Setting goals to serve all our students
Years ago our high school offered three distinct learning pathways. Many students took the academic route while others chose a business or a vocational major. We should explore resurrecting the academic track with the explicit understanding that its students must meet advanced proficiency standards, and that it must attract Hoboken students who traditionally select other schools. There is a true need for such a track. Don’t believe me? Just watch the huge line standing outside High Tech High School waiting to pick up an application. Count the Hoboken families and don’t stop when you are well over a hundred.
Read the rest of Rosenberg’s points after the jump…
(Ron Rosenberg for Hoboken Board of Education, continued…)
An Academic Track for educational success
An academic track can help reverse the declining enrollment trends and decrease per student cost. When parents of private and religious school students take notice of the academic track they will consider it carefully. Over time it will increase demand for our higher grades, much like the success of our lower grades increased enrollment there. More students in the system reduce cost of educating each student.
Good education does not cost $25,000 per student!
Most school districts in New Jersey this. The president of Hoboken teachers’ union knows this too. He was a member of the Paramus school board where taxpayers spend about $10,000 less per student. The state Education Department pays us about $15,000 for each School Choice student from outside our district because that is the state average.

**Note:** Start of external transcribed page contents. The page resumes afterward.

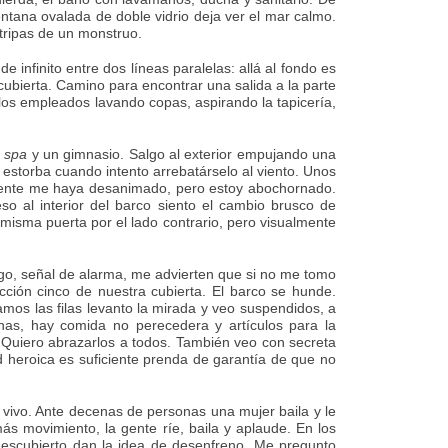
ntana ovalada de doble vidrio deja ver el mar calmo.
tripas de un monstruo.
infinito entre dos líneas paralelas: allá al fondo es
ubierta. Camino para encontrar una salida a la parte
los empleados lavando copas, aspirando la tapicería,
n
spa
y un gimnasio. Salgo al exterior empujando una
estorba cuando intento arrebatárselo al viento. Unos
cidente me haya desanimado, pero estoy abochornado.
o al interior del barco siento el cambio brusco de
a misma puerta por el lado contrario, pero visualmente
 largo, señal de alarma, me advierten que si no me tomo
ción cinco de nuestra cubierta. El barco se hunde.
mos las filas levanto la mirada y veo suspendidos, a
nas, hay comida no perecedera y artículos para la
s. Quiero abrazarlos a todos. También veo con secreta
ud heroica es suficiente prenda de garantía de que no
 vivo. Ante decenas de personas una mujer baila y le
ás movimiento, la gente ríe, baila y aplaude. En los
 descubierto dan la idea de desenfreno. Me pregunto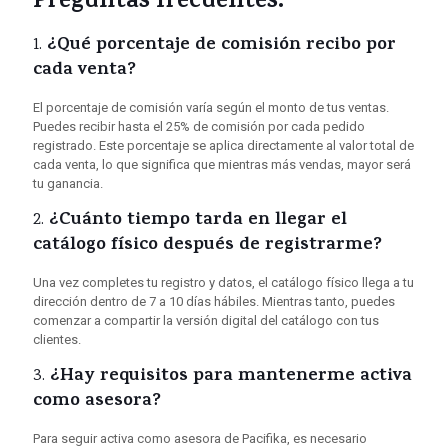
Preguntas frecuentes:
¿Qué porcentaje de comisión recibo por
1.
cada venta?
El porcentaje de comisión varía según el monto de tus ventas.
Puedes recibir hasta el 25% de comisión por cada pedido
registrado. Este porcentaje se aplica directamente al valor total de
cada venta, lo que significa que mientras más vendas, mayor será
tu ganancia.
¿Cuánto tiempo tarda en llegar el
2.
catálogo físico después de registrarme?
Una vez completes tu registro y datos, el catálogo físico llega a tu
dirección dentro de 7 a 10 días hábiles. Mientras tanto, puedes
comenzar a compartir la versión digital del catálogo con tus
clientes.
¿Hay requisitos para mantenerme activa
3.
como asesora?
Para seguir activa como asesora de Pacifika, es necesario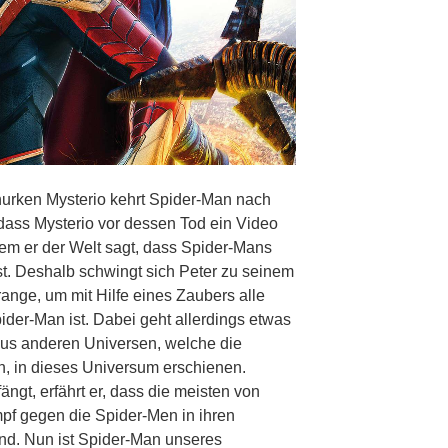
urken Mysterio kehrt Spider-Man nach
 dass Mysterio vor dessen Tod ein Video
lchem er der Welt sagt, dass Spider-Mans
ist. Deshalb schwingt sich Peter zu seinem
ange, um mit Hilfe eines Zaubers alle
ider-Man ist. Dabei geht allerdings etwas
aus anderen Universen, welche die
n, in dieses Universum erschienen.
gt, erfährt er, dass die meisten von
f gegen die Spider-Men in ihren
nd. Nun ist Spider-Man unseres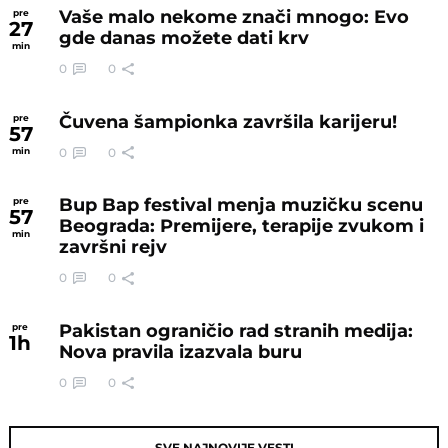
Vaše malo nekome znači mnogo: Evo
pre
27
gde danas možete dati krv
min
0
0
Čuvena šampionka završila karijeru!
pre
57
0
0
min
Bup Bap festival menja muzičku scenu
pre
57
Beograda: Premijere, terapije zvukom i
min
završni rejv
0
0
Pakistan ograničio rad stranih medija:
pre
1
h
Nova pravila izazvala buru
0
0
SVE NAJNOVIJE VESTI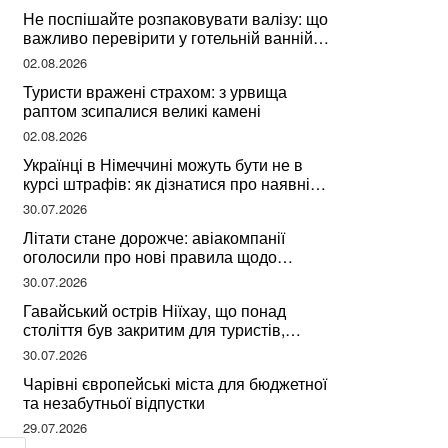
Не поспішайте розпаковувати валізу: що
важливо перевірити у готельній ванній
за словами досвідченої мандрівниці
02.08.2026
Туристи вражені страхом: з урвища
раптом зсипалися великі камені
02.08.2026
Українці в Німеччині можуть бути не в
курсі штрафів: як дізнатися про наявні
борги
30.07.2026
Літати стане дорожче: авіакомпанії
оголосили про нові правила щодо
вибору місць
30.07.2026
Гавайський острів Ніїхау, що понад
століття був закритим для туристів,
починає приймати перших відвідувачів
30.07.2026
Чарівні європейські міста для бюджетної
та незабутньої відпустки
29.07.2026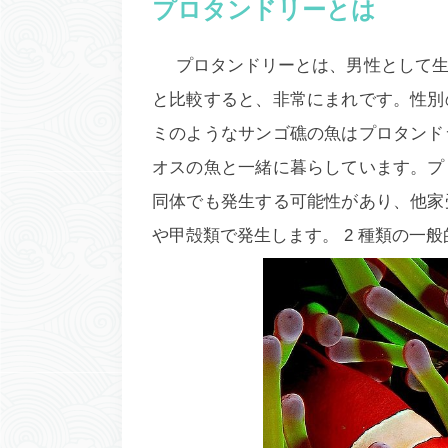
プロタンドリーとは
プロタンドリーとは、男性として
と比較すると、非常にまれです。性別
ミのようなサンゴ礁の魚はプロタンド
オスの魚と一緒に暮らしています。プ
同体でも発生する可能性があり、他家
や甲殻類で発生します。 2 種類の一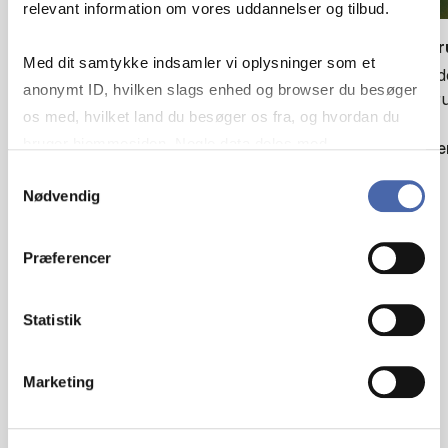
relevant information om vores uddannelser og tilbud.
Vel­kom­men til HD på CBS
Master
Med dit samtykke indsamler vi oplysninger som et
Der er åbent for tilmelding til ledige pladser.
En verd
anonymt ID, hvilken slags enhed og browser du besøger
masteru
os med, hvilket land du besøger os fra, og hvordan du
Læs mere
bruger hjemmesiden. Nogle data deles med
Læs me
tredjepartsværktøjer, som vi bruger til statistik og
Samtykkevalg
Nødvendig
markedsføring. Du bestemmer selv - og kan altid trække
dit samtykke tilbage via knappen nederst til højre.
Præferencer
Statistik
Marketing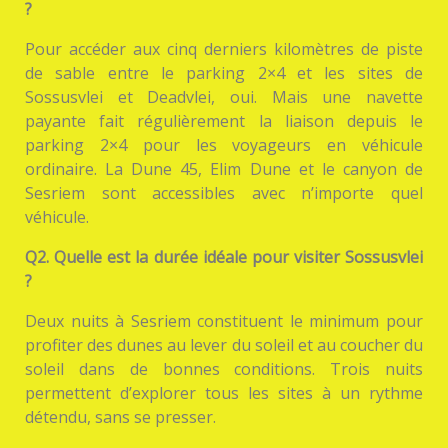
?
Pour accéder aux cinq derniers kilomètres de piste
de sable entre le parking 2×4 et les sites de
Sossusvlei et Deadvlei, oui. Mais une navette
payante fait régulièrement la liaison depuis le
parking 2×4 pour les voyageurs en véhicule
ordinaire. La Dune 45, Elim Dune et le canyon de
Sesriem sont accessibles avec n’importe quel
véhicule.
Q2. Quelle est la durée idéale pour visiter Sossusvlei
?
Deux nuits à Sesriem constituent le minimum pour
profiter des dunes au lever du soleil et au coucher du
soleil dans de bonnes conditions. Trois nuits
permettent d’explorer tous les sites à un rythme
détendu, sans se presser.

Bring costs down, but invest in the classroom
Our challenge is to bring spending closer to the state average while being responsible to our students, our employees, and our taxpayers. We must spend most of our money in the classroom. We need to become innovative negotiators with our unions, looking to improve our cost position while not hurting the people we employ. We must search for savings and efficiencies including an analysis of the number of school buildings we operate at different enrollment levels. We must explore the viability of sharing some services with others in our immediate area. Even with new fiscal prudence, it may take seven years to re-balance our spending.
Can I do this job? Absolutely!
I have the tools, experience, independence, and resolve to advocate for a new direction. I earned an MBA degree from NYU in finance and strategic planning and spent years helping companies assess their businesses and chart new courses. Managing my own businesses required mastering new skills in marketing and accounting but my education prepared me well for these challenges.
A long record of public activism
In my 26 years in Hoboken I co-founded the Kaplan Preschool, presided over the board of our local synagogue, served as the first treasurer of People for Open Government, and played key roles in the adaptation of Pay-To-Play ordinances by our city and school district. A long time ago I even taught economics at Fairleigh Dickinson University and spent three years in military service.
I believe in public schools and in great education! They worked for me.They worked for my wife. It is working for my fifteen year old daughter who attends High Tech High School. I have yet to see a child worse off for receiving a better education.
You have three votes on April 15, and all I ask is for one.